-- Given records follows --

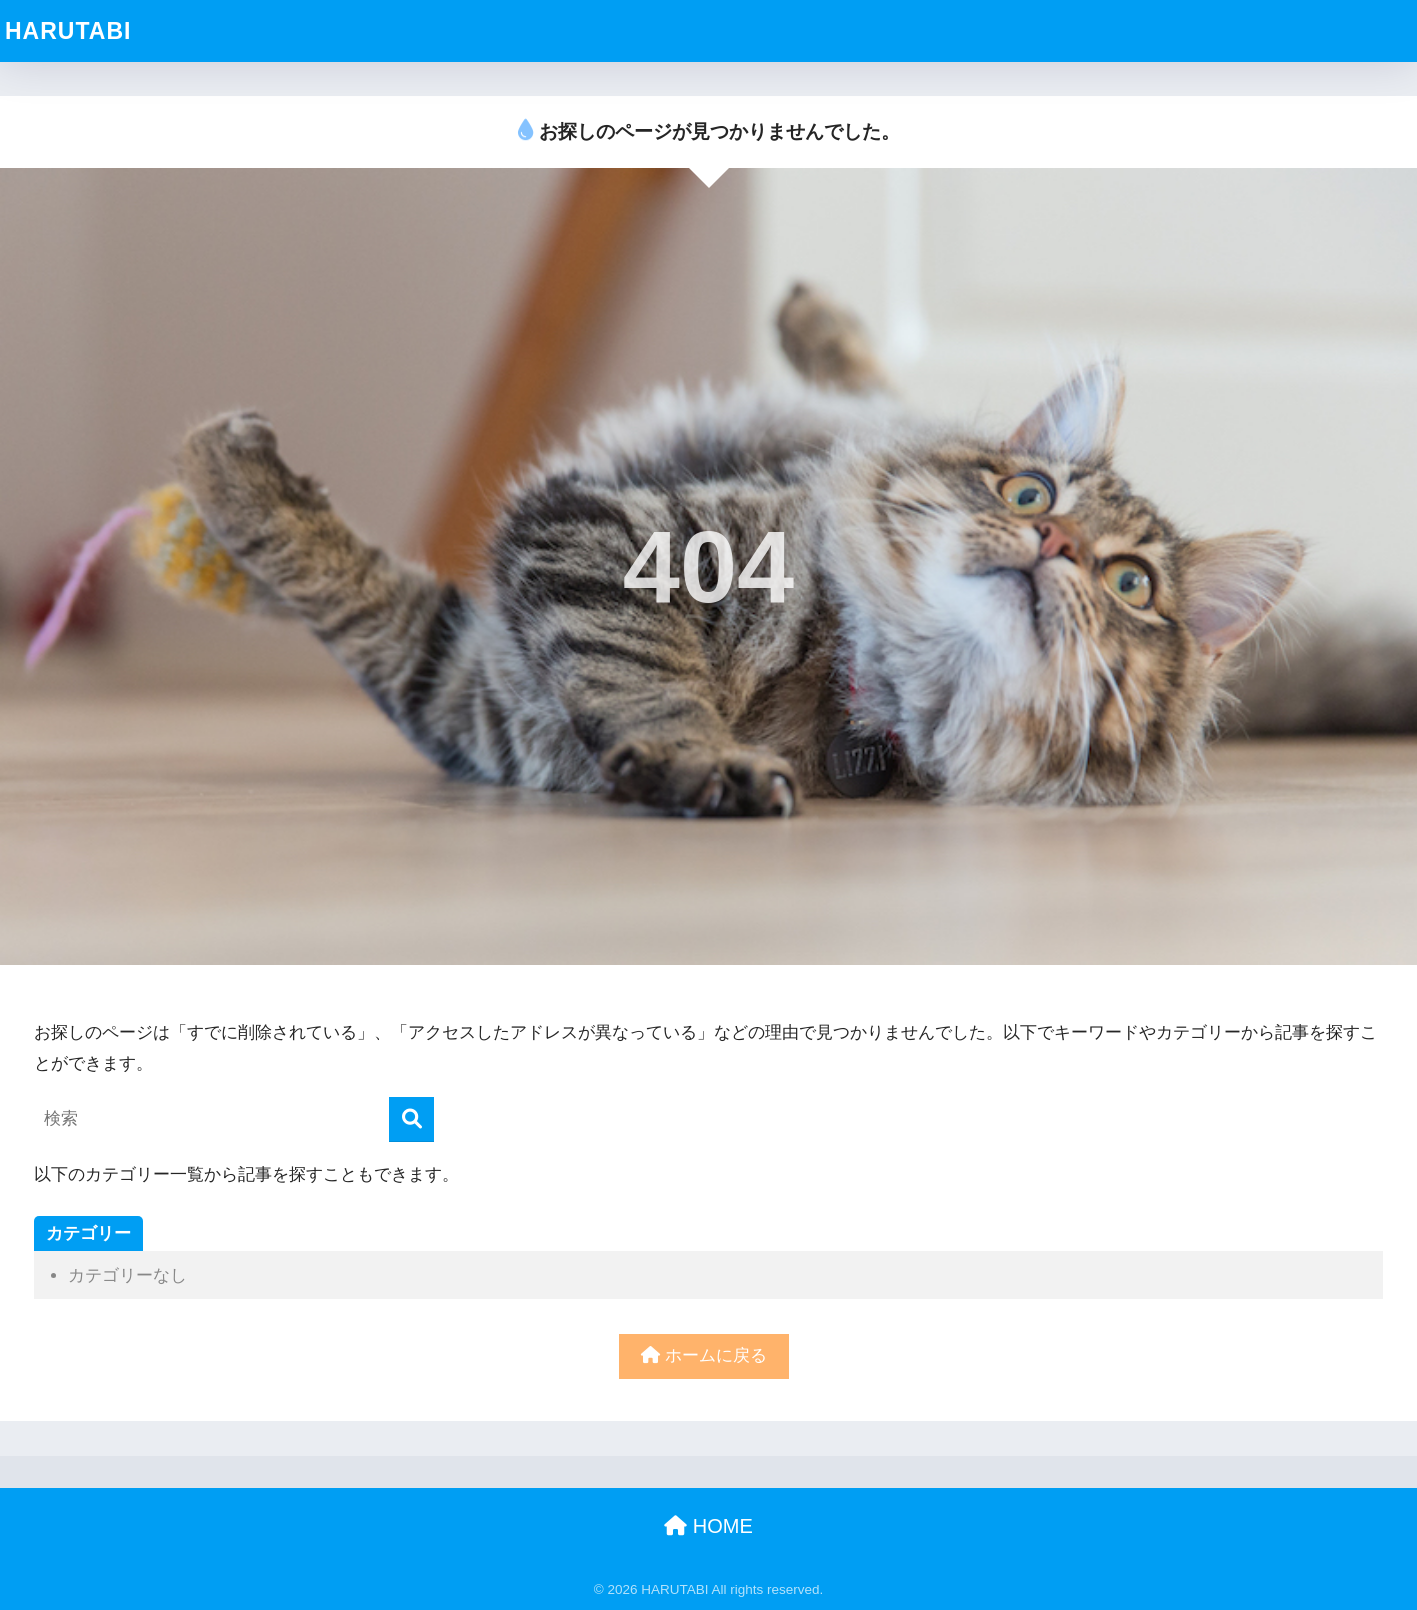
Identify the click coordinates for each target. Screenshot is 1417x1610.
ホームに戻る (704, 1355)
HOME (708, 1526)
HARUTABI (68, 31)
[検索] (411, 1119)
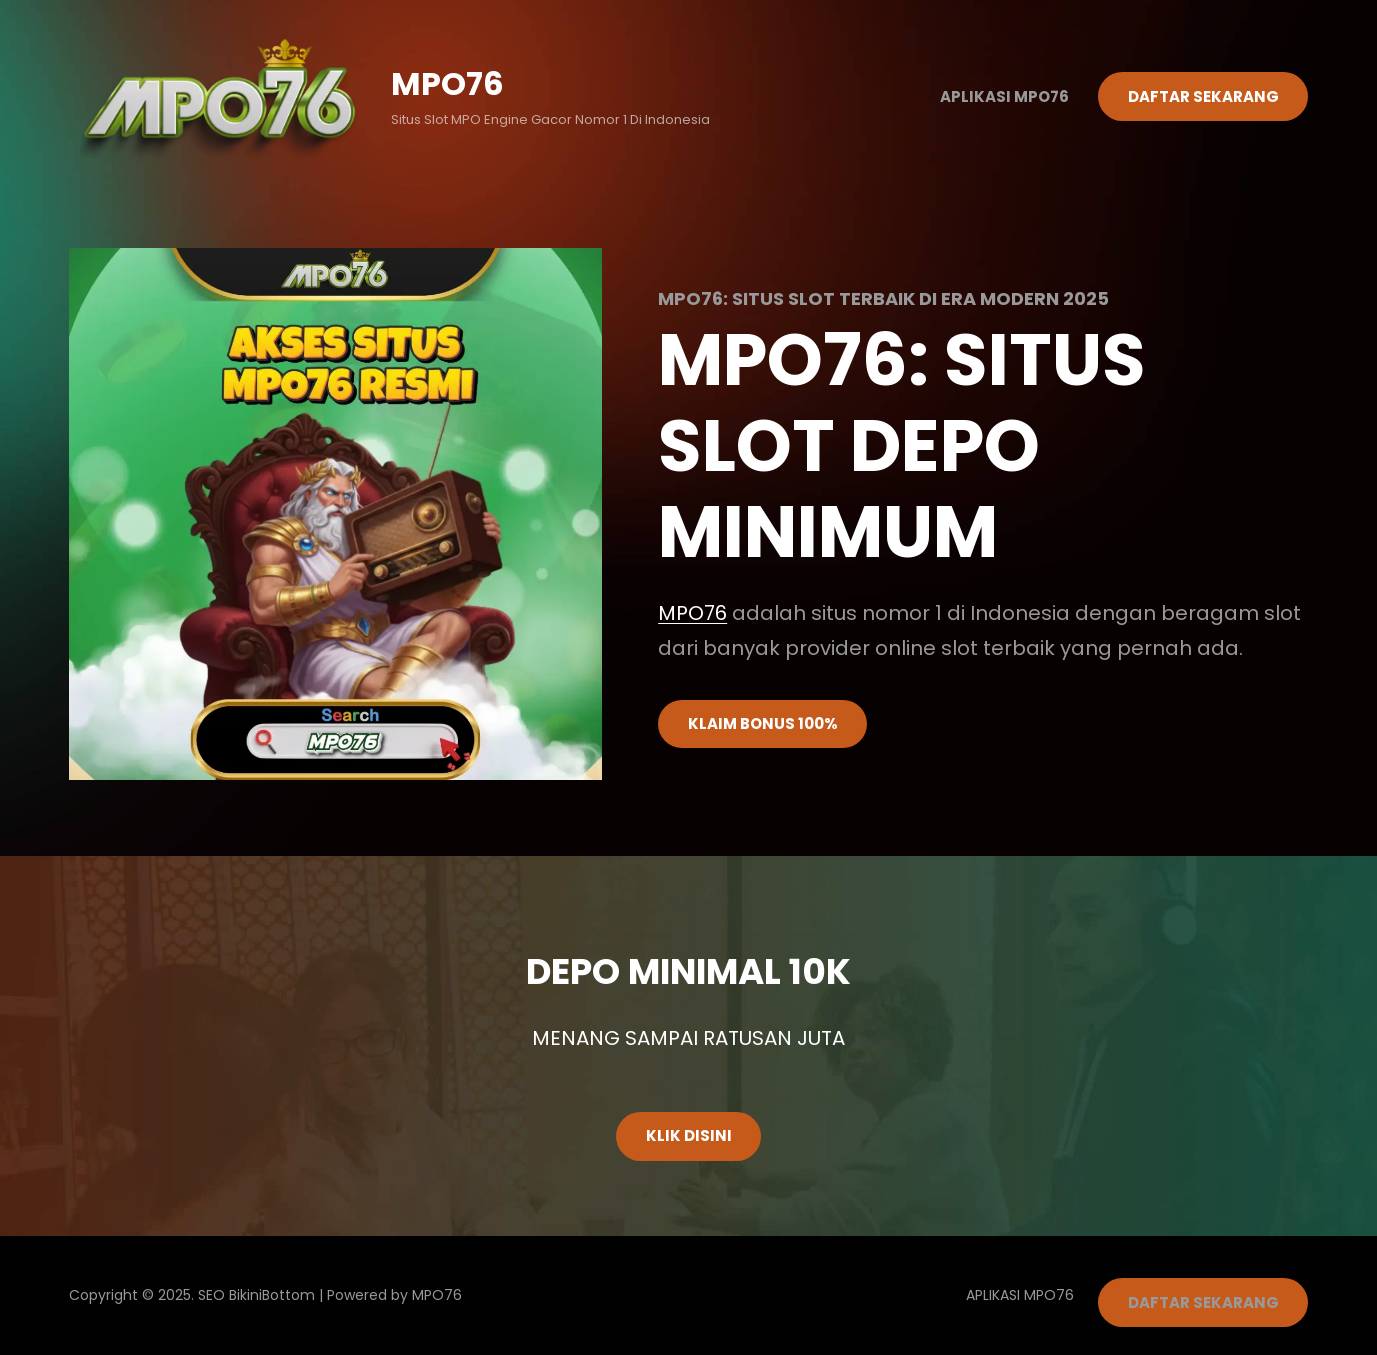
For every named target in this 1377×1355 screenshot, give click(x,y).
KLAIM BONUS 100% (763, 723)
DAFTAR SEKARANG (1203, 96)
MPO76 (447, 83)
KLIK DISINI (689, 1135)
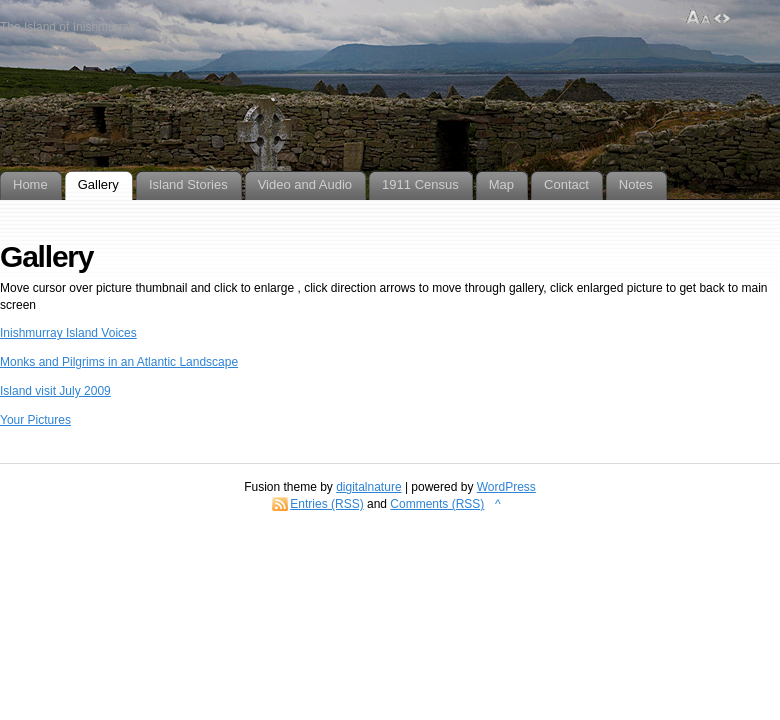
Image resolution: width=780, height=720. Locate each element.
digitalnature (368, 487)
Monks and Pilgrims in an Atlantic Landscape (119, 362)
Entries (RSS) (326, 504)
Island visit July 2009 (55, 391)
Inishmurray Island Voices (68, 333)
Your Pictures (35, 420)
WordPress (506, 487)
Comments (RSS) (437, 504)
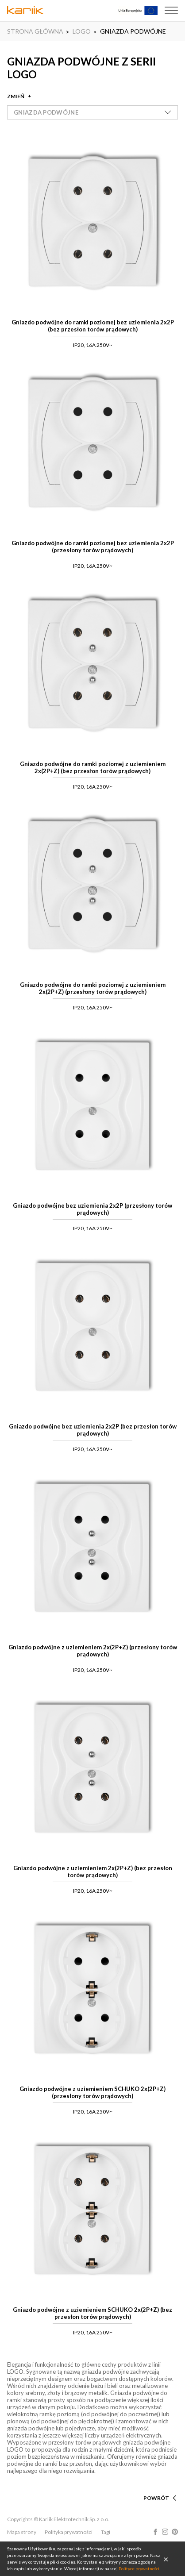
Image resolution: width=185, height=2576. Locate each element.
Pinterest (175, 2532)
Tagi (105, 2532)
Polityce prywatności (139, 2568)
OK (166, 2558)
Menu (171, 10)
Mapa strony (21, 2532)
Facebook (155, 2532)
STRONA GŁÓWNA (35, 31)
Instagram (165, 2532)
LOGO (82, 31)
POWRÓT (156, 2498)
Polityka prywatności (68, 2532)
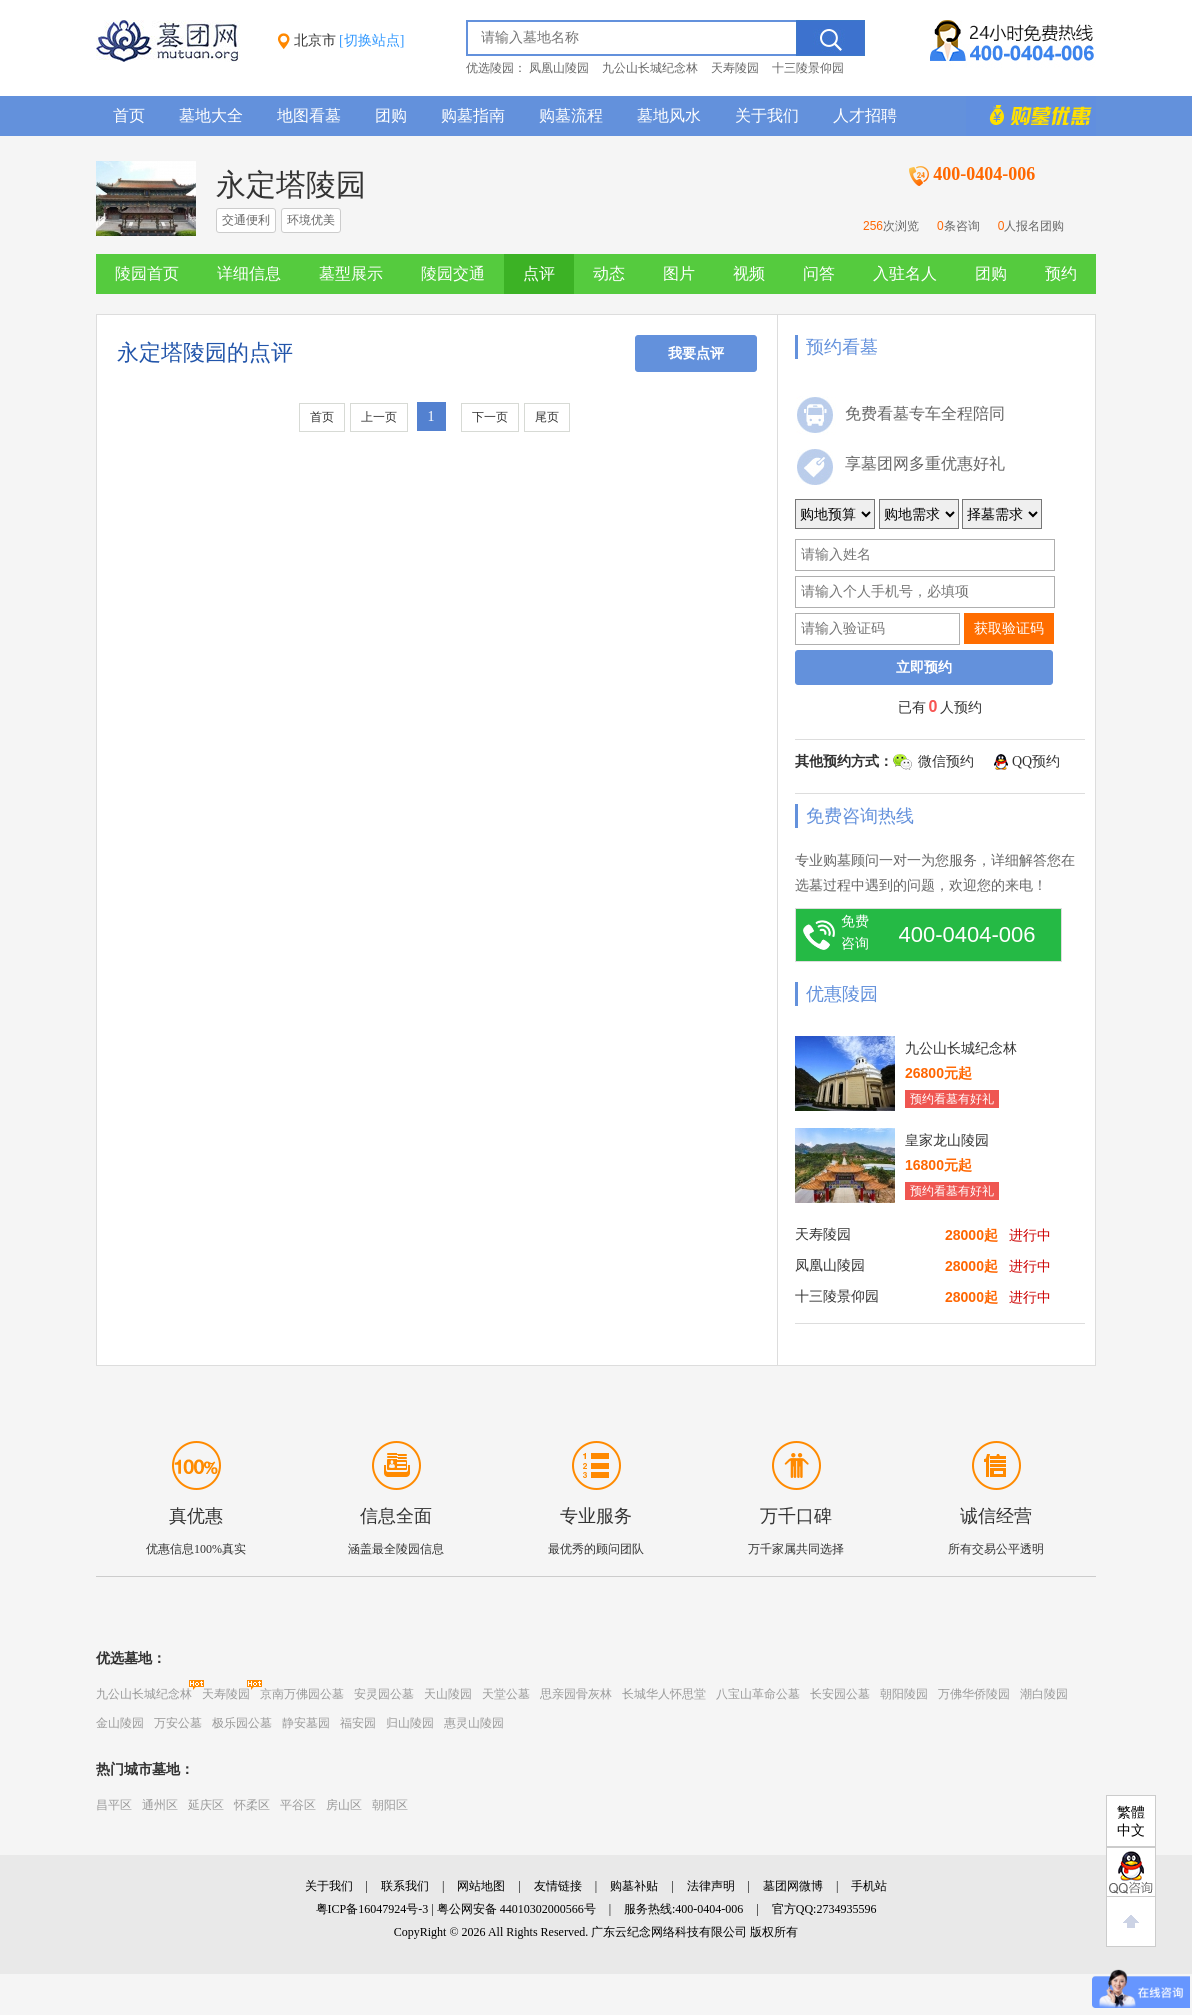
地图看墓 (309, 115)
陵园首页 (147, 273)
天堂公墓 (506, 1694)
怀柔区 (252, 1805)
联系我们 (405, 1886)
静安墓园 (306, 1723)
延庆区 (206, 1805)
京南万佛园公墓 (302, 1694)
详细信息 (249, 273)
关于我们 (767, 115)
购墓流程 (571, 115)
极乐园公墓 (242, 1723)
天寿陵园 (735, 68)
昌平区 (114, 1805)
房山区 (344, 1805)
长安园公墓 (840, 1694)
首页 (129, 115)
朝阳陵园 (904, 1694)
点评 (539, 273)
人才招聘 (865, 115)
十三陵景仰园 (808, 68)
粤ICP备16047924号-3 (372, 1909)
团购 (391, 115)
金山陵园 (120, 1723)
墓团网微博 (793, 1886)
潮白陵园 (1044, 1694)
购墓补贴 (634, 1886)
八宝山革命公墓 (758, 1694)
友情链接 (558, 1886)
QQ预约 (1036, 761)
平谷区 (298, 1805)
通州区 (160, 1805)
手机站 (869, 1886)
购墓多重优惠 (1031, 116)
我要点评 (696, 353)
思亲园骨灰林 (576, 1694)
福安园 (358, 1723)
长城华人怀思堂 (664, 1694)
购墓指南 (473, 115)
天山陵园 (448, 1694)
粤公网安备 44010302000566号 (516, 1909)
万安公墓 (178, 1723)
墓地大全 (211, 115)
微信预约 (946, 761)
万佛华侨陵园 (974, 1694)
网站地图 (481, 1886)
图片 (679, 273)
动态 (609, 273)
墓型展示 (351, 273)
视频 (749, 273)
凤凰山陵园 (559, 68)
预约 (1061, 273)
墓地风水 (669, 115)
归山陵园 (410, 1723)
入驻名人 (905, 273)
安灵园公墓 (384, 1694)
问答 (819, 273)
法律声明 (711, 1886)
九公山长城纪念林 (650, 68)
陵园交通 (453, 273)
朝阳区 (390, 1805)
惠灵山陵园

-- Given records concluded --

**Assignment:**
In the answer, return exactly the lines from the line containing "预约 (1061, 273)" to the end of the records above, and no others.

**Answer space:**
预约 (1061, 273)
墓地风水 (669, 115)
归山陵园 (410, 1723)
入驻名人 (905, 273)
安灵园公墓 (384, 1694)
问答 (819, 273)
法律声明 (711, 1886)
九公山长城纪念林 (650, 68)
陵园交通 (453, 273)
朝阳区 (390, 1805)
惠灵山陵园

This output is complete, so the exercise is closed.